Koal et al. described the first method for the quantification of ARV in DBS (nevirapine and 8 others) using 5 µL of anticoagulated blood collected by venepuncture.12 A DBS method later described by ter Heine et al. with a run time of 5 minutes19 was recently used in a study that confirmed the reliability of nevirapine (and efavirenz) plasma concentrations derived from DBS concentrations.11 Furthermore, a dried plasma spot method was described for the quantification of 9 ARV (including nevirapine)13 and later used in a study that evaluated the influence of genetic factors on nevirapine pharmacokinetics.14 However, the complex extraction involving drying and reconstitution steps and the 19-minute run time in the latter methods constitute major disadvantages. In addition, drug stability was evaluated for 30 minutes, 7 days and 3 months, respectively, compared with the 15-month stability in the present study. Only one other fully validated method has been described for the quantification of nevirapine in human breast milk (as a liquid), with single time-point M/P ratio of 0.82.20, 21 However, the extraction procedure is complicated, involving a combination of liquid–liquid extraction and solid-phase extraction. Two other studies reported single time-point M/P ratios of 0.67 (range, 0.24-1.01)22 and 0.75 (IQR, 0.64-0.89).23 As observed in the present study, the M/P ratio varies during the dosing interval and a time-averaged value is known to be more reliable.24, 25 Using this approach in the present study we obtained time-averaged M/P ratio of 0.94 (range, 0.84-1.2).

The 2013 WHO consolidated guidelines for the use of ARV for treating and preventing HIV infection recommend nevirapine, used in combination with two NRTIs (e.g. zidovudine and lamivudine or tenofovir and emtricitabine), as an alternative to efavirenz-based first-line regimens.1 Immediate initiation of ART in all infants up to 5 years of age regardless of clinical staging or CD4 count was also recommended.
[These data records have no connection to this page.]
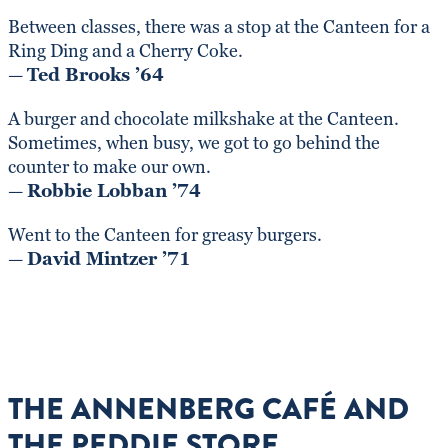
Between classes, there was a stop at the Canteen for a
Ring Ding and a Cherry Coke.
—
Ted Brooks ’64
A burger and chocolate milkshake at the Canteen.
Sometimes, when busy, we got to go behind the
counter to make our own.
—
Robbie Lobban ’74
Went to the Canteen for greasy burgers.
—
David Mintzer ’71
THE ANNENBERG CAFÉ AND
THE PEDDIE STORE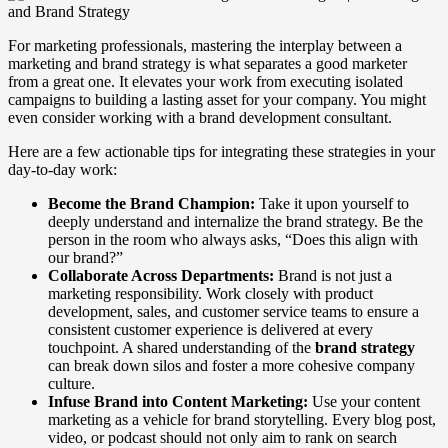
For marketing professionals, mastering the interplay between a
marketing and brand strategy is what separates a good marketer
from a great one. It elevates your work from executing isolated
campaigns to building a lasting asset for your company. You might
even consider working with a brand development consultant.
Here are a few actionable tips for integrating these strategies in your
day-to-day work:
Become the Brand Champion:
Take it upon yourself to
deeply understand and internalize the brand strategy. Be the
person in the room who always asks, “Does this align with
our brand?”
Collaborate Across Departments:
Brand is not just a
marketing responsibility. Work closely with product
development, sales, and customer service teams to ensure a
consistent customer experience is delivered at every
touchpoint. A shared understanding of the
brand strategy
can break down silos and foster a more cohesive company
culture.
Infuse Brand into Content Marketing:
Use your content
marketing as a vehicle for brand storytelling. Every blog post,
video, or podcast should not only aim to rank on search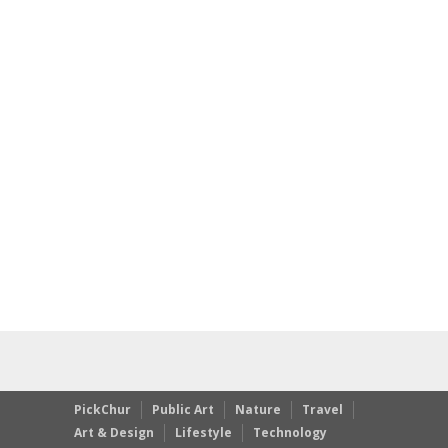
PickChur
Public Art
Nature
Travel
Art & Design
Lifestyle
Technology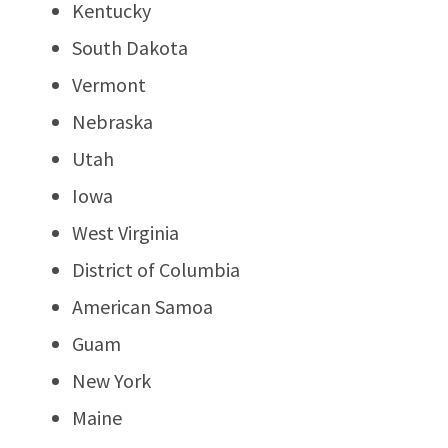
Kentucky
South Dakota
Vermont
Nebraska
Utah
Iowa
West Virginia
District of Columbia
American Samoa
Guam
New York
Maine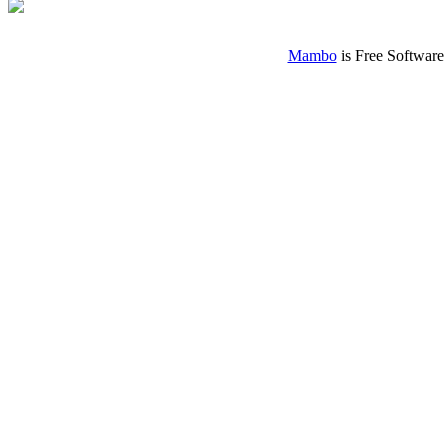
Mambo
is Free Software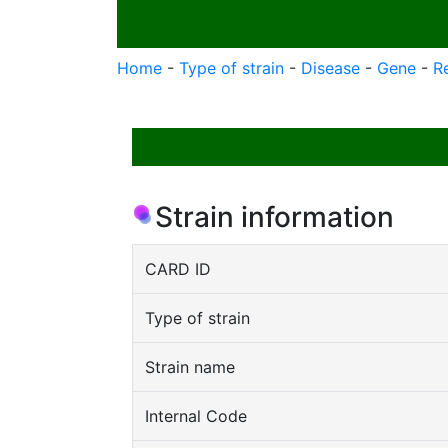
Home
-
Type of strain
-
Disease
-
Gene
-
R
Strain information
CARD ID
Type of strain
Strain name
Internal Code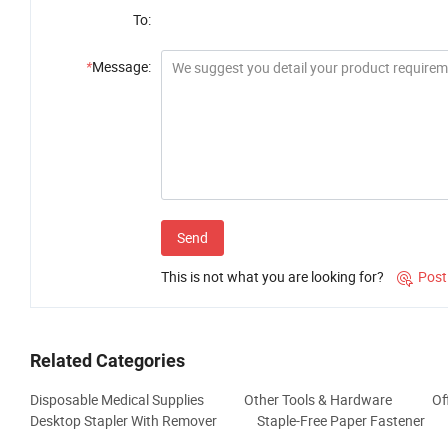
To:
*
Message:
Send
This is not what you are looking for?
Post

Related Categories
Disposable Medical Supplies
Other Tools & Hardware
Of
Desktop Stapler With Remover
Staple-Free Paper Fastener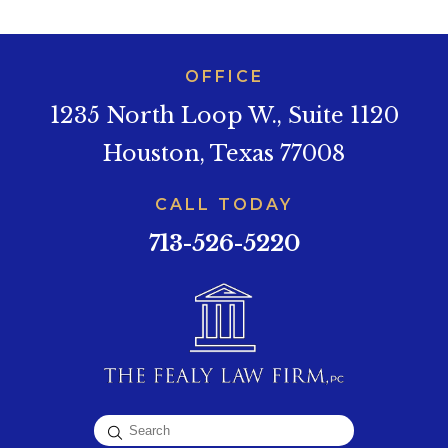
OFFICE
1235 North Loop W., Suite 1120
Houston, Texas 77008
CALL TODAY
713-526-5220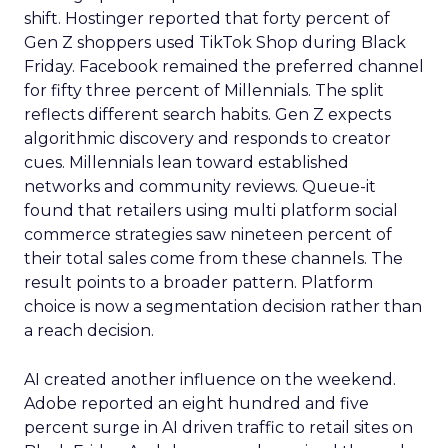
shift. Hostinger reported that forty percent of
Gen Z shoppers used TikTok Shop during Black
Friday. Facebook remained the preferred channel
for fifty three percent of Millennials. The split
reflects different search habits. Gen Z expects
algorithmic discovery and responds to creator
cues. Millennials lean toward established
networks and community reviews. Queue-it
found that retailers using multi platform social
commerce strategies saw nineteen percent of
their total sales come from these channels. The
result points to a broader pattern. Platform
choice is now a segmentation decision rather than
a reach decision.
AI created another influence on the weekend.
Adobe reported an eight hundred and five
percent surge in AI driven traffic to retail sites on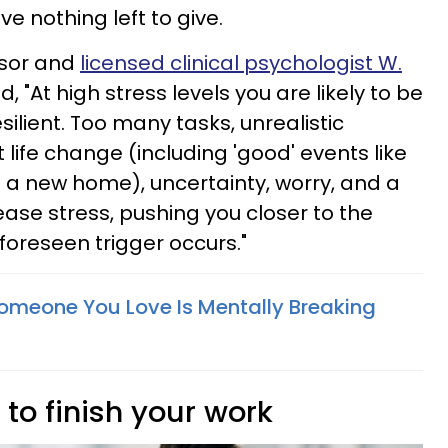
e nothing left to give.
ssor and
licensed clinical psychologist W.
, "At high stress levels you are likely to be
silient. Too many tasks, unrealistic
 life change (including 'good' events like
 a new home), uncertainty, worry, and a
ease stress, pushing you closer to the
oreseen trigger occurs."
 Someone You Love Is Mentally Breaking
 to finish your work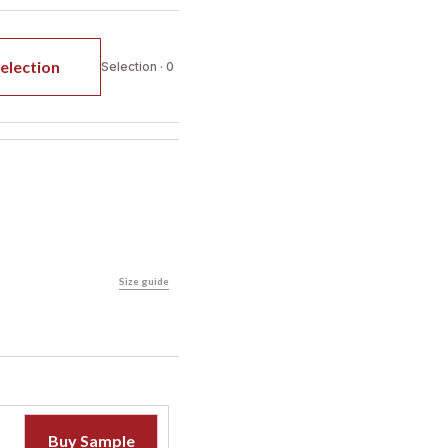
election
Selection · 0
Size guide
Buy Sample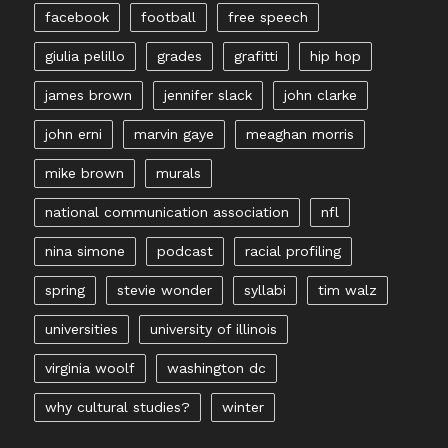
facebook
football
free speech
giulia pelillo
grades
grafitti
hip hop
james brown
jennifer slack
john clarke
john erni
marvin gaye
meaghan morris
mike brown
murals
national communication association
nfl
nina simone
podcast
racial profiling
spring
stevie wonder
syllabi
tim walz
universities
university of illinois
virginia woolf
washington dc
why cultural studies?
winter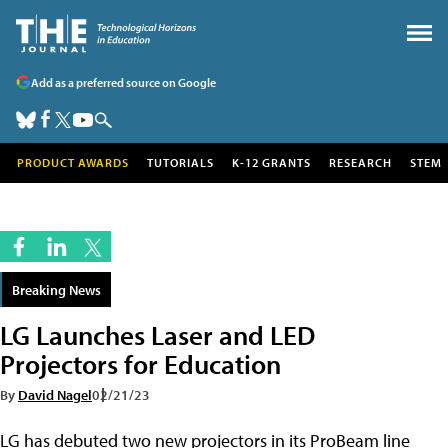
Add as a preferred source on Google
PRODUCT AWARDS
TUTORIALS
K-12 GRANTS
RESEARCH
STEM
Breaking News
LG Launches Laser and LED
Projectors for Education
By
David Nagel
02/21/23
LG has debuted two new projectors in its ProBeam line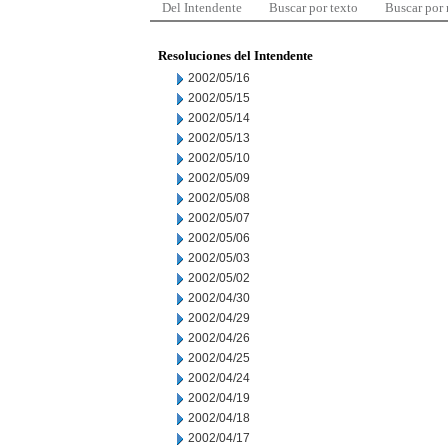
Del Intendente
Buscar por texto
Buscar por
Resoluciones del Intendente
2002/05/16
2002/05/15
2002/05/14
2002/05/13
2002/05/10
2002/05/09
2002/05/08
2002/05/07
2002/05/06
2002/05/03
2002/05/02
2002/04/30
2002/04/29
2002/04/26
2002/04/25
2002/04/24
2002/04/19
2002/04/18
2002/04/17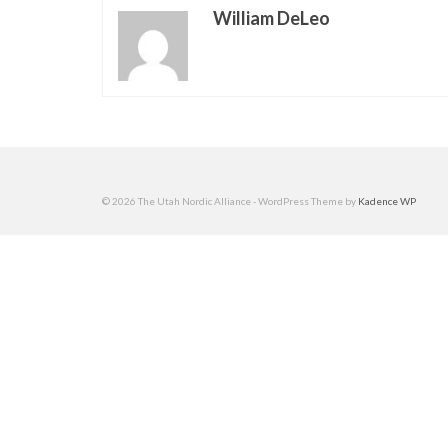
William DeLeo
© 2026 The Utah Nordic Alliance - WordPress Theme by
Kadence WP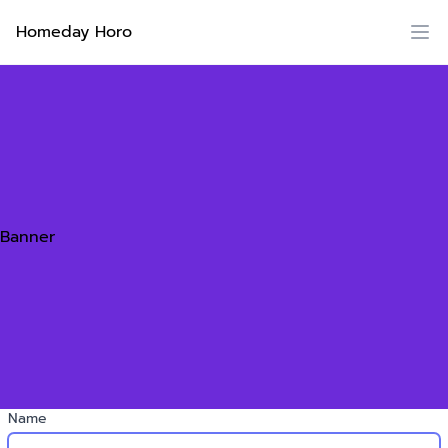
Homeday Horo
Banner
Name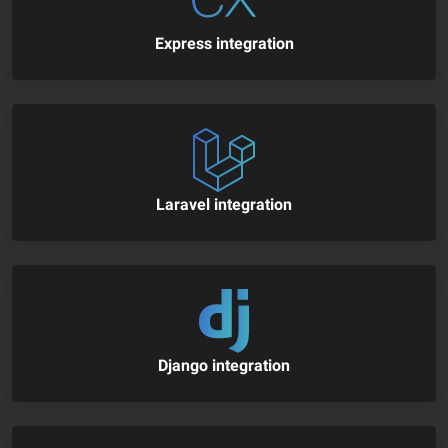
Express integration
Laravel integration
Django integration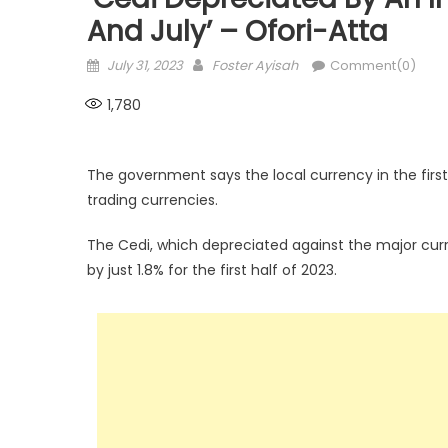
And July’ – Ofori-Atta
Posted
Author
July 31, 2023
Foster Ayisah
Comment(0)
on
1,780
The government says the local currency in the first
trading currencies.
The Cedi, which depreciated against the major curr
by just 1.8% for the first half of 2023.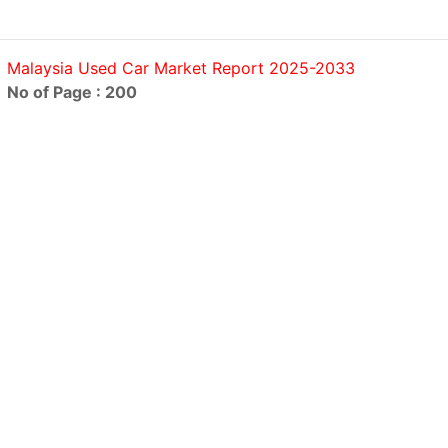
Malaysia Used Car Market Report 2025-2033
No of Page : 200
Oman Car Rental and Leasing Market Report 2025-2033
No of Page : 200
Saudi Arabia Used Car Market Outlook to 2029
No of Page : 200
The advantages of this approach were highlighted by the long-term remission achieved in the ‘Mississippi baby’ treated with a nevirapine-containing regimen, started within a few hours after birth.26 However, paediatric ART coverage (34% vs 64% in adults in 2012) remains poor and most eligible children are not being treated.27 Despite the superiority of lopinavir/ritonavir-based regimens,28, 29 a nevirapine-based regimen is proposed as an alternative in resource-limited settings because of the challenges presented by lopinavir/ritonavir cold storage requirement, taste-associated suboptimal adherence, and high cost.1, 30 These data highlight the continued importance of nevirapine in HIV treatment. Although several studies have reported the relationship between nevirapine efficacy and adequate plasma concentrations,3134 data in special populations are still inadequate.

In conclusion, micro volume sampling strategies like the DBS and DBMS methods described here present techniques for overcoming the inherent challenges with conducting clinical studies in special populations, especially in settings with limited resources.

Supplementary Material

Figures S1 and S2 are available as Supplementary data at JAC Online (http://jac.oxfordjournals.org/).

Supplementary Data

Acknowledgements

We would like to thank the participating patients, staff and management of Bishop Murray Medical Centre, Makurdi, Nigeria for their support in the proof of concept pharmacokinetic study. We also thank staff at Liverpool Bioanalytical Facility for their input during the method development and validation.

Funding

The method development and validation was carried out as part of our routine work at Liverpool Bioanalytical Facility, Department of Molecular and Clinical Pharmacology, University of Liverpool, UK. Adeniyi Olagunju received funding from Tertiary Education Trust Fund, Nigeria, for the pharmacokinetic study carried out as part of his PhD. Catriona Waitt was funded by an Academy of Medical Sciences Starter Grant for Clinical Lecturers subsequently by a Wellcome Clinical Postdoctoral Training Fellowship WT104422MA.

Footnotes

Transparency declarations

David Back, Saye Khoo, Andrew Owen and Laura Else have received research grants and/or travel bursaries from Merck, Bristol Myers and Squibb, GlaxoSmithKline, Pfizer, Abbott, ViiV Healthcare, Boehringer Ingelheim and Janssen Pharmaceuticals. The remaining authors have none to declare.